Figure 4. ETEC challenge compromised LCFA uptake and initiated phosphorylation of ERK1/2 and PPARγ. (A) SEM visualization. Scale bars, 2,500 μm (left) and 20,000 μm (right). (B) Uptake of Bodipy-labeled C12:0 and C16:0 normalized by cell counting. (C) Confocal microscopy of Bodipy-labeled C12:0 and C16:0 in IPEC-J2 cells. Scale bars, 10 μm. (D) Intracellular TG accumulation measurement of consistent 3.5-h cultivation in MEM + 10% FBS (serum), 3.5-h cultivation in pure MEM (MEM), and 3-h starvation in MEM followed by 0.5-h cultivation in MEM + 10% FBS (MEM + serum). (E) The control and ETEC group were treated the same as MEM + serum whereas cells in ETEC group were firstly cultivated in ETEC-containing MEM. (F) RT-qPCR analysis of FATP4 and CD36. (G) Western-blot analysis of FA uptake associated proteins FATP4 and CD36; signaling pathway proteins ERK1/2, p-ERK1/2, PPARγ, p-PPARγ. Data are presented as mean ± standard error. *P < 0.05, ∗∗P < 0.01, and ∗∗∗P < 0.001.
FATP4 Undertook LCFA Uptake in Polarized IPEC-J2 Cell Line
According to previous results, FATP4, not CD36, showed closer relationship with LCFA uptake either upon ETEC challenge or during the polarization period. We then tried to prove that FATP4 undertook the transmembrane transportation of LCFA from intestinal lumen into enterocytes. After knocking down FATP4 gene by siRNA (Figure 5A), the expression fell by 0.4-fold (P < 0.01). Correspondingly, C16:0 content decreased by 0.7-fold (P < 0.001) and C12:0 content showed no difference (P > 0.05) (Figure 5B). Furthermore, FATP4 gene was overexpressed in cells followed by increased protein expression of FATP4 by 0.35-fold (P < 0.01) (Figure 5C). Even after ETEC challenge the expression was still insignificant compared with the control (P > 0.05) and was 0.7-fold higher than that of challenged cells without overexpression of FATP4 (P < 0.01) (Figure 5C). The uptake of LCFA was in accordance with the increased or decreased expression of FATP4 (Figure 5D).
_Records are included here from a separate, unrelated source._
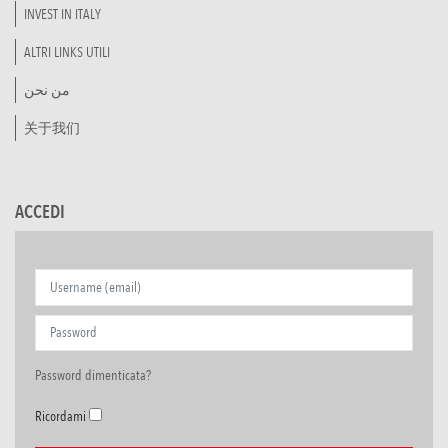
INVEST IN ITALY
ALTRI LINKS UTILI
من نحن
关于我们
ACCEDI
Password dimenticata?
Ricordami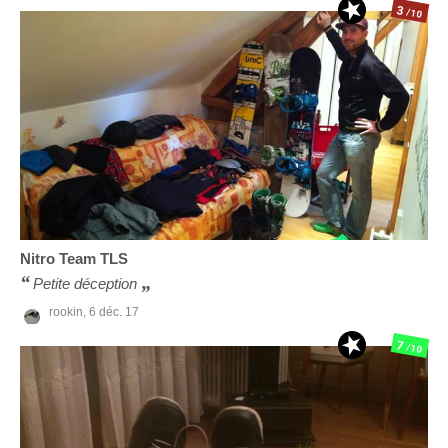
3
/10
Nitro
Team TLS
Petite déception
rookin,
6 déc. 17
7
/10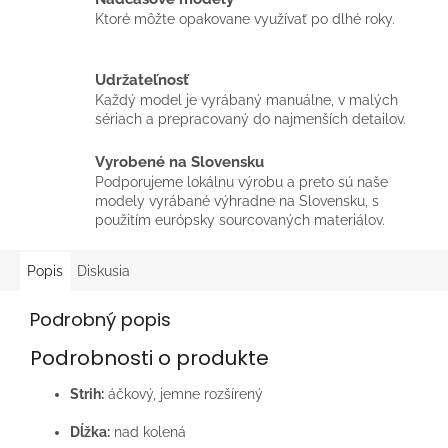
Ktoré môžte opakovane využívať po dlhé roky.
Udržateľnosť
Každý model je vyrábaný manuálne, v malých
sériach a prepracovaný do najmenších detailov.
Vyrobené na Slovensku
Podporujeme lokálnu výrobu a preto sú naše
modely vyrábané výhradne na Slovensku, s
použitím európsky sourcovaných materiálov.
Popis
Diskusia
Podrobný popis
Podrobnosti o produkte
Strih:
áčkový, jemne rozšírený
Dĺžka:
nad kolená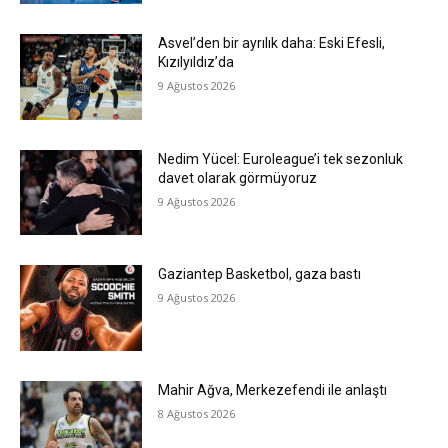
Asvel’den bir ayrılık daha: Eski Efesli,
Kızılyıldız’da
9 Ağustos 2026
Nedim Yücel: Euroleague’i tek sezonluk
davet olarak görmüyoruz
9 Ağustos 2026
Gaziantep Basketbol, gaza bastı
9 Ağustos 2026
Mahir Ağva, Merkezefendi ile anlaştı
8 Ağustos 2026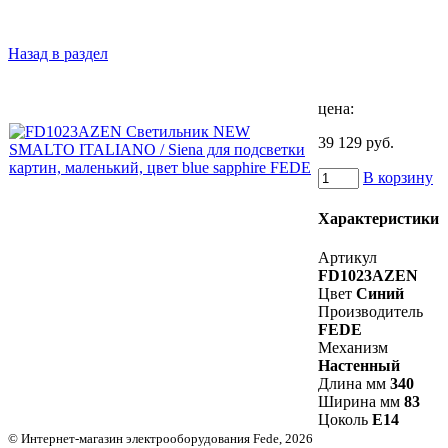
Назад в раздел
цена:
39 129 руб.
В корзину
Характеристики
Артикул
FD1023AZEN
Цвет
Синий
Производитель
FEDE
Механизм
Настенный
Длина мм
340
Ширина мм
83
Цоколь
E14
© Интернет-магазин электрооборудования Fede, 2026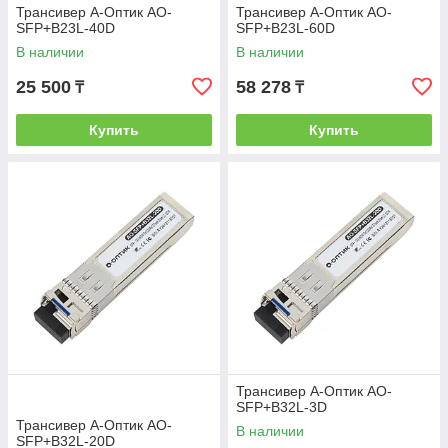
Трансивер А-Оптик AO-
Трансивер А-Оптик AO-
SFP+B23L-40D
SFP+B23L-60D
В наличии
В наличии
25 500
58 278
₸
₸
Купить
Купить
Трансивер А-Оптик AO-
SFP+B32L-3D
Трансивер А-Оптик AO-
В наличии
SFP+B32L-20D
Herein, FATP4 should play a dominating role in LCFA uptake of epithelial enterocytes.
Figure 5. FATP4 was dispensable in LCFA uptake of polarized IPEC-J2 cell line. (A) Western-blot analysis of FATP4 transfected with scrambled siRNA (nc) or si-FATP4 (si-FATP4). (B) Uptake of Bodipy-labeled C12:0 and C16:0 normalized by cell counting. (C) Western-blot analysis of FATP4 transfected with nc, sh-FATP4, and ETEC + sh-FATP4. (D) Uptake of Bodipy-labeled C12:0 and C16:0 normalized by cell counting. Data are presented as mean ± standard error. In (A,B) *P < 0.05, ∗∗P < 0.01, ∗∗∗P < 0.001; in (C) values without a same superscript majuscule differ, P < 0.01; in (D) values without a same superscript lowercase differ, P < 0.05.
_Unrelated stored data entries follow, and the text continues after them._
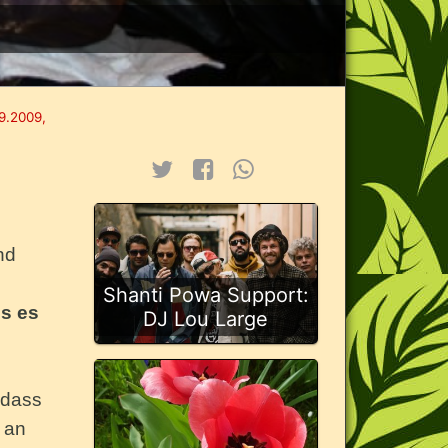
9.2009,
nd
Shanti Powa Support:
ls es
DJ Lou Large
 dass
 an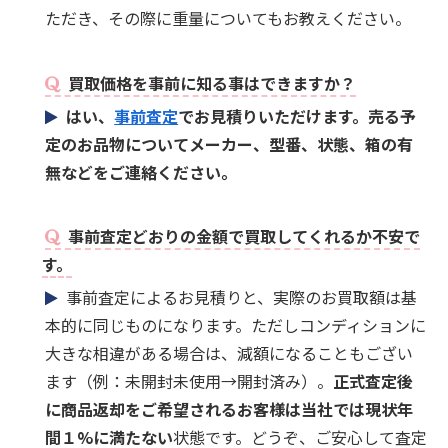
ただき、その際に重量についてもお教えください。
買取価格を事前に知る事はできますか？
はい、
事前査定
でお見積りいただけます。売る予
定のお品物についてメーカー、型番、状態、箱の有
無などをご連絡ください。
事前査定どおりの金額で買取してくれるか不安で
す。
事前査定によるお見積りと、実際のお買取額は基
本的に同じものになります。ただしコンディションに
大きな相違がある場合は、減額になることもござい
ます（例：未開封未使用→開封済み）。
正式査定後
に商品返却をご希望されるお客様は当社では現状年
間１%に満たない
状態です。どうぞ、ご安心して査定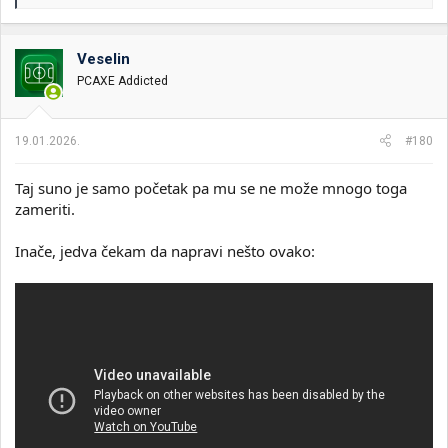
e
a
g
o
Veselin
v
PCAXE Addicted
a
n
j
a
19.01.2026.
#180
:
Taj suno je samo početak pa mu se ne može mnogo toga
zameriti.
Inače, jedva čekam da napravi nešto ovako: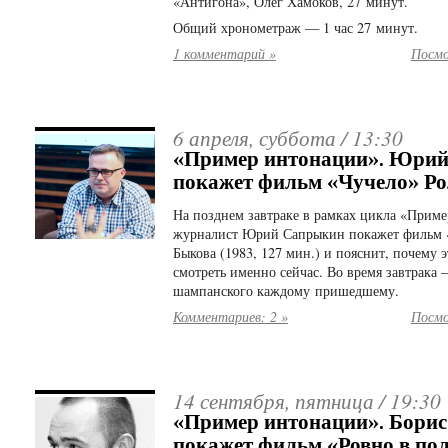
«Антигона», Олег Хамоков, 27 минут.
Общий хронометраж — 1 час 27 минут.
1 комментарий »
Посмо
6 апреля, суббота /
13:30
«Пример интонации». Юри
покажет фильм «Чучело» Р
На позднем завтраке в рамках цикла «Прим
журналист Юрий Сапрыкин покажет фильм 
Быкова (1983, 127 мин.) и пояснит, почему э
смотреть именно сейчас. Во время завтрака 
шампанского каждому пришедшему.
Комментариев: 2 »
Посмо
14 сентября, пятница /
19:30
«Пример интонации». Борис
покажет фильм «Ровно в по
ERK1/2-PPARγ Worked as the Regulating Pathway of FATP4
In the former results we observed phosphorylation of ERK1/2 and the combining transition of PPARγ into phosphorylated state (Figures 1C, 4G) whereas the mutual relationship was uncertain. Hence, in the first ERK1/2 phosphorylation inhibitor U0126 was applied in polarized cells (Figure 6A). U0126 could inhibited the phosphorylation of ERK1/2 (P < 0.05) and PPARγ (P < 0.05). The expression of FATP4 (P < 0.05) and PPARγ (P < 0.05) were both enhanced when treated with U0126. Upon ETEC challenge, U0126 could resist the phosphorylation and protect FATP4 from disassembly. Bodipy-labeled FA transport assay showed U0126 could promote C16:0 uptake in normal cultivation condition and in ETEC K88 challenge (Figure 6B).
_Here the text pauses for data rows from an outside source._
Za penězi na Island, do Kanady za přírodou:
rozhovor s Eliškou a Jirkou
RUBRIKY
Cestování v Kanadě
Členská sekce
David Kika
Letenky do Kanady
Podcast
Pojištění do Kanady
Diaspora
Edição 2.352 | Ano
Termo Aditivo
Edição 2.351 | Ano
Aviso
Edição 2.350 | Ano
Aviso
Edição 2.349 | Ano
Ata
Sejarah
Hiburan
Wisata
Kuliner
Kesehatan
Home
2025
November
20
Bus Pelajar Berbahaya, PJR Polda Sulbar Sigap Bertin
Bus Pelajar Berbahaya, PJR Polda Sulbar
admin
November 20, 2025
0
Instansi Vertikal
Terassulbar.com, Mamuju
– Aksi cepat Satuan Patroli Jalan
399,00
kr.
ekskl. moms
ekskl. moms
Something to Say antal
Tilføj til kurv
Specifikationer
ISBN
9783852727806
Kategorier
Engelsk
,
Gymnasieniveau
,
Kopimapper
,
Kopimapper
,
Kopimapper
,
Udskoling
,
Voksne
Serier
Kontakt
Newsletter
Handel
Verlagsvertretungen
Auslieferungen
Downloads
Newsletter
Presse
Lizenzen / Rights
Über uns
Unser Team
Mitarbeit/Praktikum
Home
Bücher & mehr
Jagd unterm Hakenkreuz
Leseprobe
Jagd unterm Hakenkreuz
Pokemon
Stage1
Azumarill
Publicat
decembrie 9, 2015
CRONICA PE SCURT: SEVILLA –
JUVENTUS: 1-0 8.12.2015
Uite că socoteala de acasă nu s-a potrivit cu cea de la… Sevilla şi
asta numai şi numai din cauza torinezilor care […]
Figure 6. Phosphorylation of ERK1/2 and PPARγ downregulated the expression of FATP4 by which deteriorated LCFA uptake. (A) Western-blot analysis of ERK1/2, p-ERK1/2, PPARγ, p-PPARγ, and FATP4 treated with U0126 (+/−) and ETEC (+/−). (B) Uptake of Bodipy-labeled C12:0 and C16:0 normalized by cell counting. (C) Western-blot analysis of ERK1/2, p-ERK1/2, PPARγ, p-PPARγ, and FATP4 treated with T0070907 (+/−). (D) Uptake of Bodipy-labeled C12:0 and C16:0 normalized by cell counting. Data are presented as mean ± standard error. In (A,B) values without a same superscript lowercase differ, P < 0.05; in (C,D) *P < 0.05, ∗∗P < 0.01, and ∗∗∗P < 0.001.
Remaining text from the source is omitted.